Monday, February 19, 2007

Frozen Food, The Old Fashioned Way

Speaking of the great freeze (mentioned last post) we lost a few food crops and some ornamentals. The philodendron out front and what was left of the lawn were damaged pretty well, as was the night-blooming jasmin. Only the jasmin matters, since we planted it and like it, but they all look like they are bouncing back.

The potato patch did the big death, though, and was not going to recover. Planted last fall, the potatoes were well on their way to a bumper crop starting in spring. With the tops dead, we got about 10 lbs out of the whole plot.

For every harvested potato I saw 8-10 tiny future-potatoes that could have been harvested. Very frustrating, but since we don't rely on these for food, only disappointing.

The bell papers that nearly croaked in the summer heat, and have been producing prodigiously all fall and winter, simply keeled over due to the freeze, dead, dead, dead.
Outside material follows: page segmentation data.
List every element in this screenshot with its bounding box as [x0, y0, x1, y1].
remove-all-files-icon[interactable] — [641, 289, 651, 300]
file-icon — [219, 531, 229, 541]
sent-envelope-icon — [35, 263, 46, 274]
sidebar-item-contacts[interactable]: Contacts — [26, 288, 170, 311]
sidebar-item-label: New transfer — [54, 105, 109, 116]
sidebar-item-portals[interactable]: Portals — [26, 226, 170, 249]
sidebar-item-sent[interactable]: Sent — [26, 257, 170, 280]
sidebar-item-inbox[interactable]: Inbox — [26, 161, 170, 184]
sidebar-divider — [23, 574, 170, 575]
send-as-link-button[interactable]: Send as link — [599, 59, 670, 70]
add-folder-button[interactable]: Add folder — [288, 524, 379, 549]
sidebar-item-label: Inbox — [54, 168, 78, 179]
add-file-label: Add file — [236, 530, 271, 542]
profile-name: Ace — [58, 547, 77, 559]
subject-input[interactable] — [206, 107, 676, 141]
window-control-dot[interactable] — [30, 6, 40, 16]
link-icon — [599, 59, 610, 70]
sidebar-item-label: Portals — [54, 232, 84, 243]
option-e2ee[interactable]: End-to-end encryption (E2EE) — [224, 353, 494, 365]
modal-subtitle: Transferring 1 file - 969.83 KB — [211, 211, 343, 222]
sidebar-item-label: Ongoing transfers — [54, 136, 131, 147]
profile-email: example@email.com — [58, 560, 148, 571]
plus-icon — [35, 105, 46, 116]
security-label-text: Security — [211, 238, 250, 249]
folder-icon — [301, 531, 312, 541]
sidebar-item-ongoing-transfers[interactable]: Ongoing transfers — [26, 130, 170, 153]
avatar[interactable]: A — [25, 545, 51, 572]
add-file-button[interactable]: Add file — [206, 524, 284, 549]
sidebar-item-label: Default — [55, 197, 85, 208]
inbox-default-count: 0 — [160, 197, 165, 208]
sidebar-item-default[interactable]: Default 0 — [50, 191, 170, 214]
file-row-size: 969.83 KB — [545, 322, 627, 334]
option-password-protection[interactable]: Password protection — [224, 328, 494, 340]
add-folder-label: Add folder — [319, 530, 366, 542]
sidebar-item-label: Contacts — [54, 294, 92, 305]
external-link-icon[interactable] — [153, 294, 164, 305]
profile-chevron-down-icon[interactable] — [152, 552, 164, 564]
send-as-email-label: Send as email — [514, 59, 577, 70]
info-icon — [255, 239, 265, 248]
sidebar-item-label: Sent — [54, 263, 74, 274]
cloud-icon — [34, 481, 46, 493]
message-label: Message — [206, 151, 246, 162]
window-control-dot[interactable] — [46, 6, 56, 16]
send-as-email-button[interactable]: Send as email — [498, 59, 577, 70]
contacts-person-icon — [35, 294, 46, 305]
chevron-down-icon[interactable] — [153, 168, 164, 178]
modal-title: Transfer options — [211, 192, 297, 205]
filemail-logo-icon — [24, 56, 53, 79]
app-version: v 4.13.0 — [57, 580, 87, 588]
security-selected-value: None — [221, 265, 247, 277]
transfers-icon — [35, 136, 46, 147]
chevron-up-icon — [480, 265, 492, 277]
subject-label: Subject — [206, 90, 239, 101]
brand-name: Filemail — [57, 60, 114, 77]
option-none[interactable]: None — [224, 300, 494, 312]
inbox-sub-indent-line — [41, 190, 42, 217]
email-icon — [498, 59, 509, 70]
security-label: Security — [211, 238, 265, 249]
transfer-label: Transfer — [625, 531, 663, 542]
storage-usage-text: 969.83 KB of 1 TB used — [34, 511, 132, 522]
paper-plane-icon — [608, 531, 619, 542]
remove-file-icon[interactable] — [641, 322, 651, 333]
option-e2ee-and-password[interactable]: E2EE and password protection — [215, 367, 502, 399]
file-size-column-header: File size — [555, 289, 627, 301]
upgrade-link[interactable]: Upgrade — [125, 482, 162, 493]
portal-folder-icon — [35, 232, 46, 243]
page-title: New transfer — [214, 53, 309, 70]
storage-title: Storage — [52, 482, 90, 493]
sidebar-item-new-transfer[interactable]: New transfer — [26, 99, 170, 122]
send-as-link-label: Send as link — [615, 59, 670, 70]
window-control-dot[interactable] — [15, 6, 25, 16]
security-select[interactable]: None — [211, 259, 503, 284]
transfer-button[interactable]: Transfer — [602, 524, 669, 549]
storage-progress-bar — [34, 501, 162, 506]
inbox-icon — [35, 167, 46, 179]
Interestingly, the lettuce and spinach made it just fine; eventually we figured out that the raised bed is next to the house on the south side. Not only is it warm and sunny due to the southern exposure, but the house reflects light and heat back during the day and radiates it at night. (Not such a good thing in summer though.) In addition, the crawlspace has two vents right there, and the heater and the water heater were burning all night down there -- venting above-freezing air right onto the bed.

Serendipity for sure.

The Mandarin Orange crop was meager to start with, with only two dozen fruits on the whole tree, but the tree and fruit survived. I also started a good fire in the portable fire pit next to the lemon tree, then let it burn down and sit as coals all night. Don't know if it helped, but the lemons made it through just fine too.